Requirement - I have a dataset having two columns employee and manager and want to build a hierarchical graph. Below is the sample data set
|Employee|Manager|
|a|b|
|b|c|
|c|d|
|d|no manager|

Problem - the problem that i am facing is there are two b nodes, two c nodes coming instead of linking everything with just one bunch. Expected output : a---has manager---b---has manager---c---has manager---d in graphical form.
Can somebody please help me with cypher code for this?

7 REPLIES 7

Fanny
Node Link

Hi,

Could you please provide some sample of your Cypher query leading to this problem?

My guess is you are using CREATE which leads to duplicate nodes. Instead, you should probably use MERGE which will first check whether the nodes already exist. See this part of documentation for examples of Cypher queries.

Hope it helps!

@Fanny was most likely correct on the cause of your issue. You can try the following query:

load csv with headers from 'file:///OrgChart.csv' as row
merge (n:Employee{id:row.Employee})
with n, row
where row.Manager is not null
merge (m:Employee{id:row.Manager})
merge (n)-[:HAS_MANAGER]->(m)

Hi, thanks. yes it worked.

Hello @ask.singh90

No need to add Employee or Manager in your model since the relationships give you that information:

USING PERIODIC COMMIT LOAD CSV FROM 'file:///records.csv' AS line FIELDTERMINATOR '|'
MERGE (:Person {name: line.Employee})-[:IS_MANAGED_BY]->(:Person {name: line.Manager})

Regards,
Cobra

Hi @glilienfield .. I have one more question. My graph is like below.
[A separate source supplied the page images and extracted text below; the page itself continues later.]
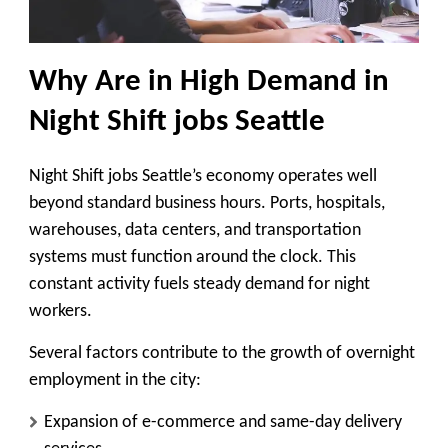
Why Are in High Demand in
Night Shift jobs Seattle
Night Shift jobs Seattle’s economy operates well
beyond standard business hours. Ports, hospitals,
warehouses, data centers, and transportation
systems must function around the clock. This
constant activity fuels steady demand for night
workers.
Several factors contribute to the growth of overnight
employment in the city:
Expansion of e-commerce and same-day delivery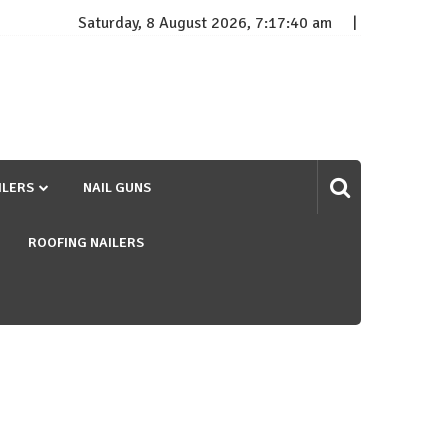
Saturday, 8 August 2026, 7:17:41 am
ILERS
NAIL GUNS
ROOFING NAILERS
  1. is it possible that if if i search on top most node lets say employee d, I can get only initial level of relation, in this case node a, y, x? likewise when searched on node q, i can get only z....means all intermediate nodes and relations are not displayed
  2. vice-versa of point 1, when searched on first level , only end level of nodes is returned. for example when searched on node a, node d is returned

The best way to determine an approach for solving these problems is to identify the pattern that describes your requirement. For question 1, you are asking for nodes that are linked to node 'd' through a series of HAS_MANAGER relations, but the required nodes should not have any HAS_MANAGER relationships inbound. The following query will do this:

match(d:Employee{id:'d'})
match (n)-[:HAS_MANAGER*]->(d)
where not exists(()-[:HAS_MANAGER]->(n))
return distinct n

3X_0_4_04a45b6122580496986321dd1466ce62e3a17eb0.png

Using the same logic, question 2 can be addressed with the following query:

match(n:Employee{id:'a'})
match (n)-[:HAS_MANAGER*]->(d)
where not exists((d)-[:HAS_MANAGER]->())
return distinct d

3X_0_4_044d176db75ecf4ba50260d5f7baf203327a2539.png

Thanks a lot @glilienfield ..